Helios wants to tame the microservices development chaos

Helios, a Tel Aviv–based startup that wants to make it easier for developers to understand, troubleshoot and test their distributed systems during the development phase, today announced its general availability and that it has raised a $5 million seed round co-led by Entrée Capital and Amiti VC. A number of angel investors, including Benny Schnaider, Guy Podjarny (co-founder of Snyk), Adi Sharabani and Yair Amit (co-founders of Skycure) and Guy Fighel (GM at New Relic), also participated in this round.

“We want to help you, as the developer — even before production — to accelerate your development process, your troubleshooting process, your testing process, because today, what we know is that developers really struggle. When you make a change in one place of your system, you don’t necessarily know how it affects the rest of your system,” Helios CEO Eli Cohen, who co-founded the company with CTO Ran Nozik, told me.

Since it’s hard for developers to understand how their code interacts with the rest of the system, the development process often slows down.
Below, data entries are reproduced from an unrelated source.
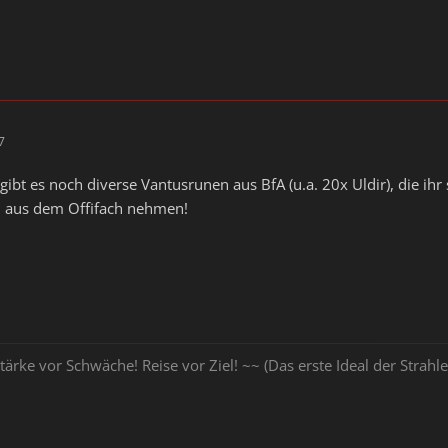
7
gibt es noch diverse Vantusrunen aus BfA (u.a. 20x Uldir), die ihr
h aus dem Offifach nehmen!
tärke vor Schwäche! Reise vor Ziel! ~~ (Das erste Ideal der Stra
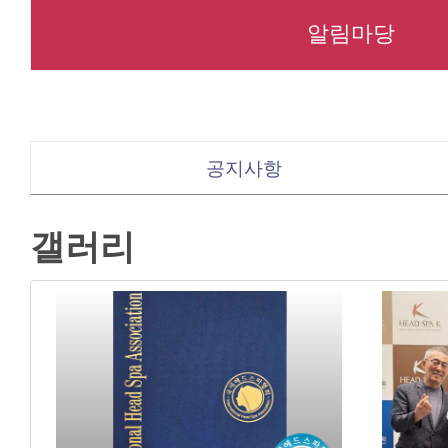
알림마당
공지사항
갤러리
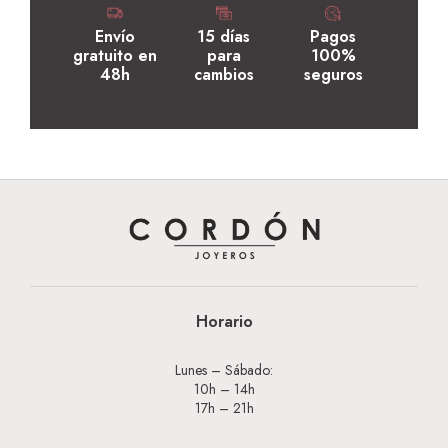
Envío
15 días
Pagos
gratuito en
para
100%
48h
cambios
seguros
Horario
Lunes – Sábado:
10h – 14h
17h – 21h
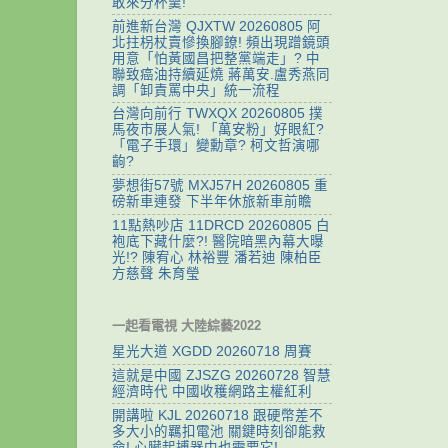
敢來分杯羹!
前進新台灣 QJXTW 20260805 阿
北拄枴杖賣慘換腳鐐! 頻出現蹭鏡頭
用意「怕黃國昌把整黨端走」? 中
聯致癌油持續延燒 蔣萬安.盧秀燕同
調「卸責罵中央」統一流程
台灣向前行 TWXQX 20260805 撲
馬夜市展人氣! 「萬安粉」好眼紅?
「電子手環」變勳章? 柯文哲演哪
齣?
夢想街57號 MXJ57H 20260805 重
磅新車連發 下半年休旅新車前瞻
11點熱吵店 11DRCD 20260805 白
袍底下藏什麼?! 醫院暗黑內幕大曝
光!? 陳宥心 林裕豐 潘若迪 陳柏臣
方慈聲 朱育瑩
一起看電視 大陸綜藝2022
星光大道 XGDD 20260718 周賽
這就是中國 ZJSZG 20260728 智慧
經濟時代 中國收穫網路主權紅利
開講啦 KJL 20260718 跟硬幣差不
多大小的羈扣電池 關鍵時刻卻能救
命! 心臟起搏器中也需要它!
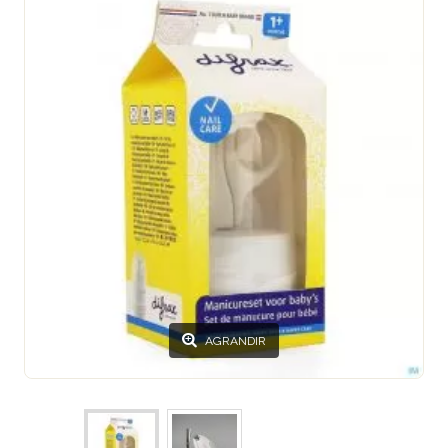
AGRANDIR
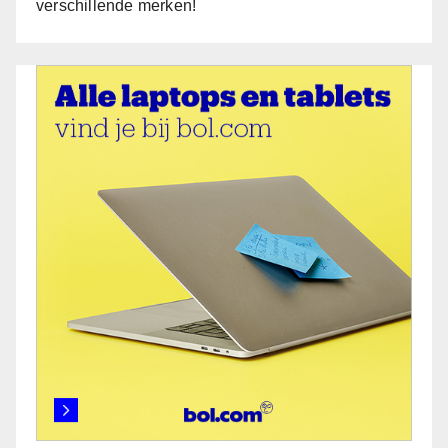
verschillende merken!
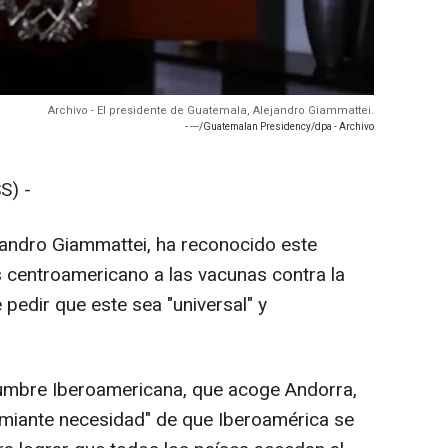
Archivo - El presidente de Guatemala, Alejandro Giammattei.
- ---/Guatemalan Presidency/dpa - Archivo
S) -
jandro Giammattei, ha reconocido este
s centroamericano a las vacunas contra la
 pedir que este sea "universal" y
Cumbre Iberoamericana, que acoge Andorra,
emiante necesidad" de que Iberoamérica se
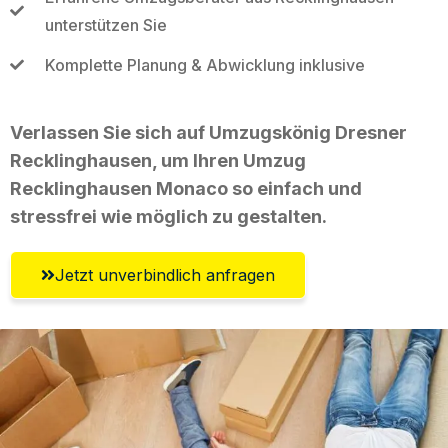
unterstützen Sie
Komplette Planung & Abwicklung inklusive
Verlassen Sie sich auf Umzugskönig Dresner
Recklinghausen, um Ihren Umzug
Recklinghausen Monaco so einfach und
stressfrei wie möglich zu gestalten.
Jetzt unverbindlich anfragen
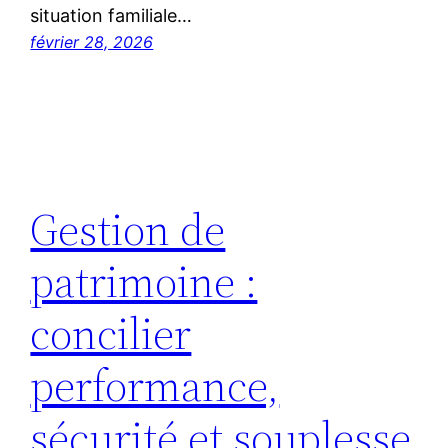
situation familiale…
février 28, 2026
Gestion de
patrimoine :
concilier
performance,
sécurité et souplesse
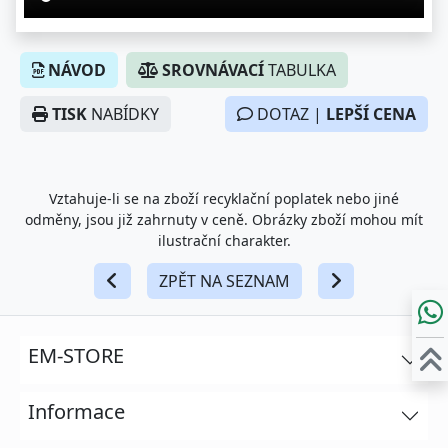
NÁVOD
SROVNÁVACÍ
TABULKA
TISK
NABÍDKY
DOTAZ |
LEPŠÍ CENA
Vztahuje-li se na zboží recyklační poplatek nebo jiné
odměny, jsou již zahrnuty v ceně. Obrázky zboží mohou mít
ilustrační charakter.
ZPĚT NA SEZNAM
EM-STORE
Informace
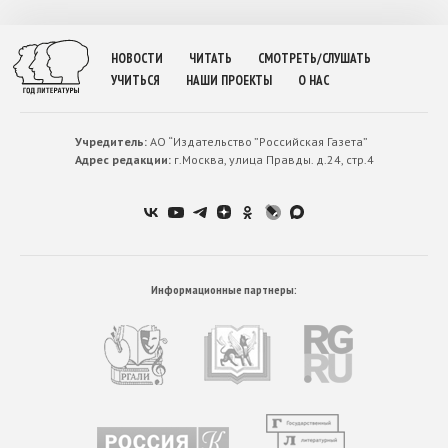
НОВОСТИ
ЧИТАТЬ
СМОТРЕТЬ/СЛУШАТЬ
УЧИТЬСЯ
НАШИ ПРОЕКТЫ
О НАС
Учредитель:
АО “Издательство ”Российская Газета”
Адрес редакции:
г.Москва, улица Правды. д.24, стр.4
Информационные партнеры:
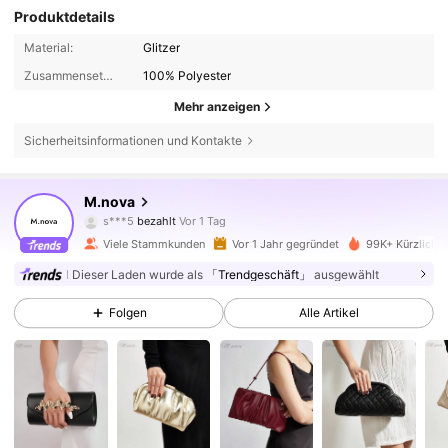
Produktdetails
Material:
Glitzer
Zusammensetzung:
100% Polyester
Mehr anzeigen
Sicherheitsinformationen und Kontakte
20K Follower
4,89
M.nova
s***5
bezahlt
Vor 1 Tag
c***a
ist
Vor 8 Stunden
gefolgt
Viele Stammkunden
Vor 1 Jahr gegründet
99K+ Kürzlich v
20K Follower
4,89
Dieser Laden wurde als
「Trendgeschäft」
ausgewählt
Folgen
Alle Artikel
20K Follower
4,89
20K Follower
4,89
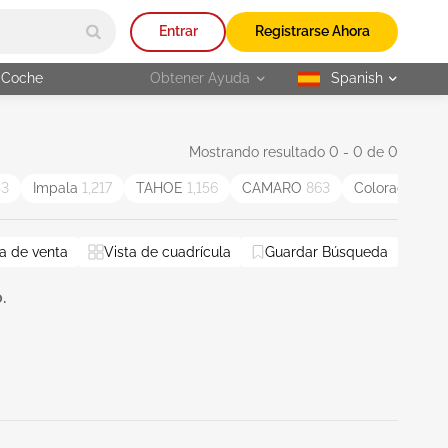
Entrar
Registrarse Ahora
 Coche
Obtener Ayuda
Spanish
selected
Mostrando resultado 0 - 0 de 0
43
Impala
1,217
TAHOE
1,156
CAMARO
863
Colorado
822
a de venta
Vista de cuadrícula
Guardar Búsqueda
.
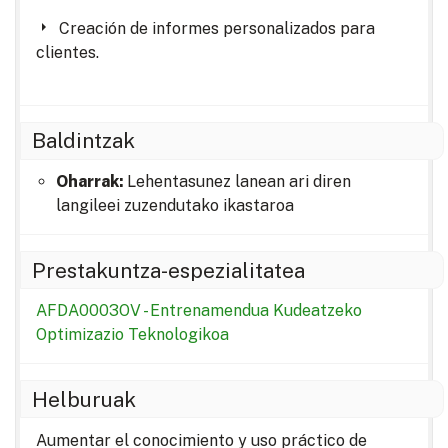
Creación de informes personalizados para
clientes.
Baldintzak
Oharrak:
Lehentasunez lanean ari diren
langileei zuzendutako ikastaroa
Prestakuntza-espezialitatea
AFDA0003OV - Entrenamendua Kudeatzeko
Optimizazio Teknologikoa
Helburuak
Aumentar el conocimiento y uso práctico de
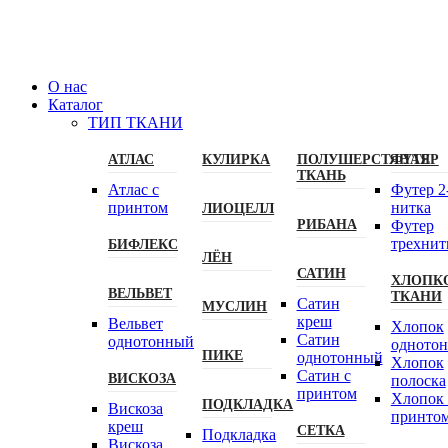
О нас
Каталог
ТИП ТКАНИ
АТЛАС
КУЛИРКА
ПОЛУШЕРСТЯНАЯ
ФУТЕР
ТКАНЬ
Атлас с
Футер 2
принтом
нитка
ЛИОЦЕЛЛ
РИБАНА
Футер
трехнит
БИФЛЕКС
ЛЁН
САТИН
ХЛОПК
ВЕЛЬВЕТ
ТКАНИ
Сатин
МУСЛИН
креш
Вельвет
Хлопок
Сатин
однотонный
одното
ПИКЕ
однотонный
Хлопок
Сатин с
ВИСКОЗА
полоска
принтом
Хлопок 
ПОДКЛАДКА
Вискоза
принто
креш
СЕТКА
Подкладка
Вискоза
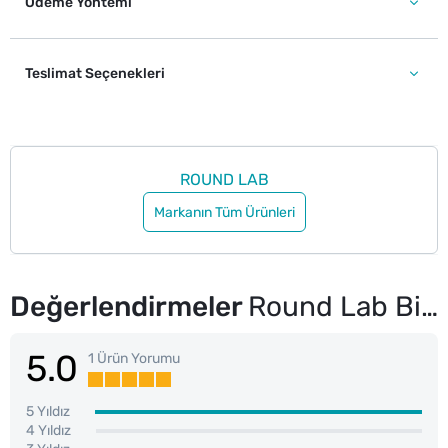
Ödeme Yöntemi
Teslimat Seçenekleri
ROUND LAB
Markanın Tüm Ürünleri
Değerlendirmeler
Round Lab Birch Juice Serinletici Nemlendirici Yüksek UV Korumalı Yüz Stick Güneş Koruyucu 19 gr
5.0
1 Ürün Yorumu
5 Yıldız
4 Yıldız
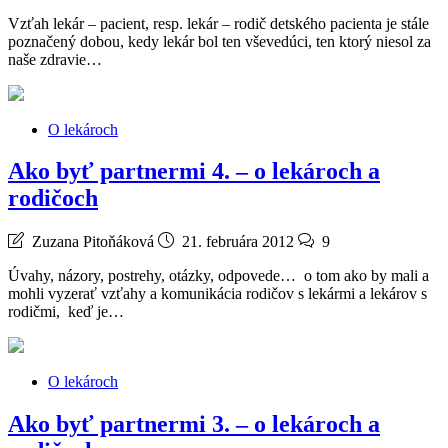
Vzťah lekár – pacient, resp. lekár – rodič detského pacienta je stále
poznačený dobou, kedy lekár bol ten vševedúci, ten ktorý niesol za
naše zdravie…
O lekároch
Ako byť partnermi 4. – o lekároch a
rodičoch
Zuzana Pitoňáková
21. februára 2012
9
Úvahy, názory, postrehy, otázky, odpovede… o tom ako by mali a
mohli vyzerať vzťahy a komunikácia rodičov s lekármi a lekárov s
rodičmi, keď je…
O lekároch
Ako byť partnermi 3. – o lekároch a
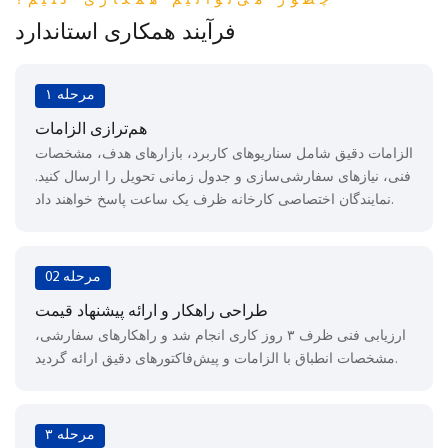
چطور می‌توانیم همکاری کنیم؟
فرآیند همکاری استاندارد
مرحله ۱
هم‌ترازی الزامات
الزامات دقیق شامل سناریوهای کاربرد، بازارهای هدف، مشخصات
فنی، نیازهای سفارشی‌سازی و جدول زمانی تحویل را ارسال کنید.
نمایندگان اختصاصی کارخانه ظرف یک ساعت پاسخ خواهند داد.
مرحله 02
طراحی راهکار و ارائه پیشنهاد قیمت
ارزیابی فنی ظرف ۳ روز کاری انجام شد و راهکارهای سفارشی،
مشخصات انطباق با الزامات و پیش‌فاکتورهای دقیق ارائه گردید.
مرحله ۳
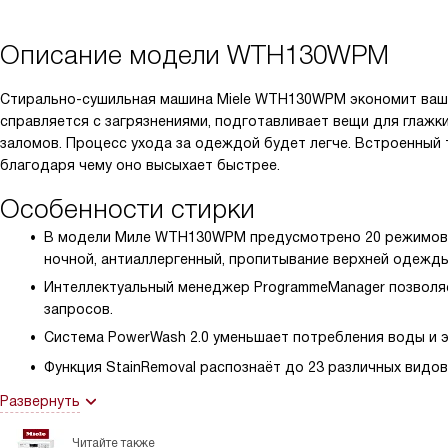
Описание модели
WTH130WPM
Стирально-сушильная машина Miele WTH130WPM экономит ваше
справляется с загрязнениями, подготавливает вещи для глажк
заломов. Процесс ухода за одеждой будет легче. Встроенный
благодаря чему оно высыхает быстрее.
Особенности стирки
В модели Миле WTH130WPM предусмотрено 20 режимов. О
ночной, антиаллергенный, пропитывание верхней одежд
Интеллектуальный менеджер ProgrammeManager позволяе
запросов.
Система PowerWash 2.0 уменьшает потребления воды и э
Функция StainRemoval распознаёт до 23 различных видов
Развернуть
Читайте также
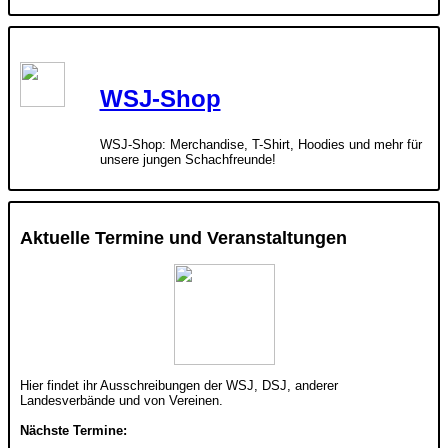
WSJ-Shop
WSJ-Shop: Merchandise, T-Shirt, Hoodies und mehr für
unsere jungen Schachfreunde!
Aktuelle Termine und Veranstaltungen
Hier findet ihr Ausschreibungen der WSJ, DSJ, anderer
Landesverbände und von Vereinen.
Nächste Termine:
Meanwhile, even a small bug in one microservice or API can quickly take down a large distributed app.

The idea behind Helios is to help developers understand exactly how their code interacts with the rest of the applications. Using Open Telemetry, a collection of open source observability tools, Helios pulls in distributed tracing data from the application and puts it into context for the developer. That means they can replay exactly how their code interacts with the large applications to more easily find and reproduce issues, for example.

Image Credits: Helios

“Growing tech companies often grapple with scaling their cloud-native architecture,” said Eran Bielski, general partner at Entrée Capital, in an email. “Companies want to focus on building a successful business, but often the day-to-day work of developers is full of friction that slows down progress. Helios’ focus on both developer velocity and productivity is exactly what the market needs, and I have little doubt that every software development company in the world will soon be using such a tool.”

The company’s Open Telemetry SDK currently supports Go, Java, .NET, Node.js, Python and Ruby, and the service can integrate with tools like Postman, build systems like Nx.dev, error monitoring solutions like Airbrake and Sentry, as well as data warehouses like Databricks and a number of popular observability platforms and testing frameworks. That should cover quite a lot of use cases, but with the new funding, the company plans to expand the number of integrations over time.

The service, which offers a basic free plan and paid plans starting at $99/month, is now generally available. If you want to see what it looks like before jumping all in, though, the company also offers an easy way to test drive it in a pre-populated sandbox environment, something far more companies should do.